→ **DATA IN THIS EXERCISE**:
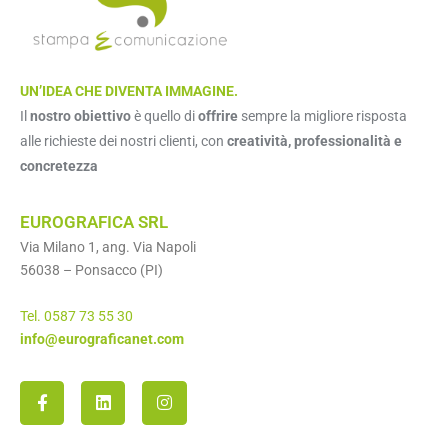
UN’IDEA CHE DIVENTA IMMAGINE.
Il
nostro obiettivo
è quello di
offrire
sempre la migliore risposta
alle richieste dei nostri clienti, con
creatività, professionalità e
concretezza
EUROGRAFICA SRL
Via Milano 1, ang. Via Napoli
56038 – Ponsacco (PI)
Tel. 0587 73 55 30
info@eurograficanet.com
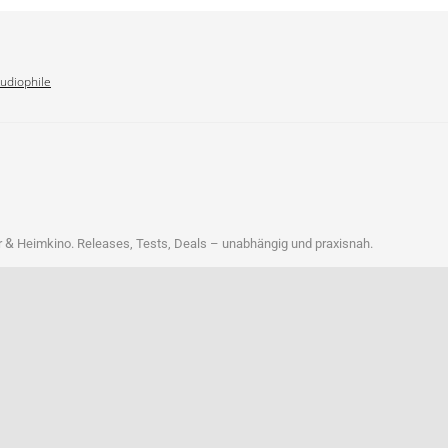
Audiophile
&
r
Heim­ki­no. Releases, Tests, Deals – unab­hän­gig und praxisnah.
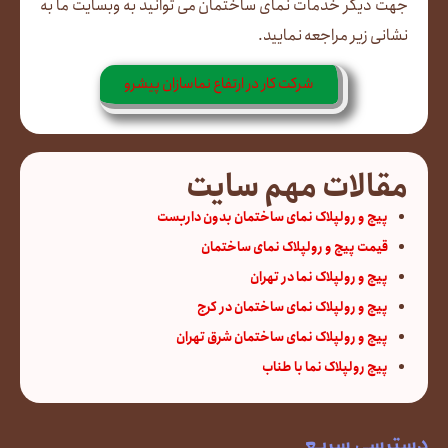
جهت دیگر خدمات نمای ساختمان می توانید به وبسایت ما به
نشانی زیر مراجعه نمایید.
شرکت کار در ارتفاع نماسازان پیشرو
مقالات مهم سایت
پیچ و رولپلاک نمای ساختمان بدون داربست
قیمت پیچ و رولپلاک نمای ساختمان
پیچ و رولپلاک نما در تهران
پیچ و رولپلاک نمای ساختمان در کرج
پیچ و رولپلاک نمای ساختمان شرق تهران
پیچ رولپلاک نما با طناب
دسترسی سریع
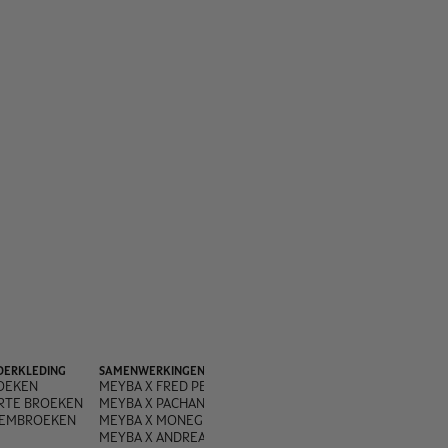
DERKLEDING
SAMENWERKINGEN
OEKEN
MEYBA X FRED PERRY
RTE BROEKEN
MEYBA X PACHANGA
EMBROEKEN
MEYBA X MONEGROS
MEYBA X ANDREA OLIVA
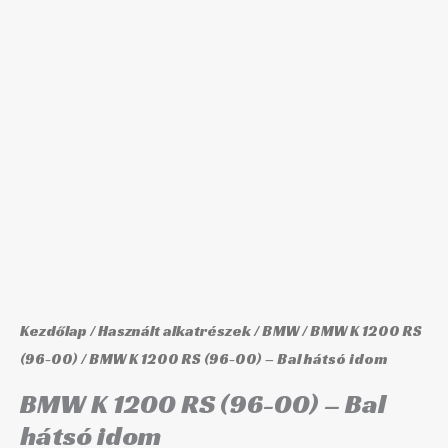
-
Bal
hátsó
idom
mennyiség
Kezdőlap
/
Használt alkatrészek
/
BMW
/
BMW K 1200 RS
(96-00)
/ BMW K 1200 RS (96-00) – Bal hátsó idom
BMW K 1200 RS (96-00) – Bal
hátsó idom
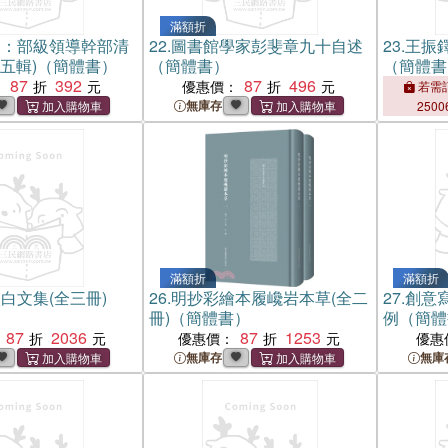
滿額折
鑒：部級領導幹部清
22.
圖書館學家彭斐章九十自述
23.
王振鐸
十五輯)（簡體書）
（簡體書）
（簡體書
87
392
87
496
：
優惠價：
若需訂
無庫存
2500
滿額折
滿額折
白文集(全三冊)
26.
明抄彩繪本履巉岩本草(全二
27.
創意
冊)（簡體書）
例（簡體
87
2036
87
1253
優惠價：
優惠
無庫存
無庫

→ **TASK PROMPT**:
Look above and copy only the lines from the one holding "Via Milano 1, ang. Via Napoli" to the one holding "پیچ و رولپلاک نمای ساختمان در کرج", both included, exactly, minus the pictures.

→ **TASK SOLUTION**:
Via Milano 1, ang. Via Napoli
56038 – Ponsacco (PI)
Tel. 0587 73 55 30
info@eurograficanet.com
Audiophile
&
r
Heim­ki­no. Releases, Tests, Deals – unab­hän­gig und praxisnah.
جهت دیگر خدمات نمای ساختمان می توانید به وبسایت ما به
نشانی زیر مراجعه نمایید.
شرکت کار در ارتفاع نماسازان پیشرو
مقالات مهم سایت
پیچ و رولپلاک نمای ساختمان بدون داربست
قیمت پیچ و رولپلاک نمای ساختمان
پیچ و رولپلاک نما در تهران
پیچ و رولپلاک نمای ساختمان در کرج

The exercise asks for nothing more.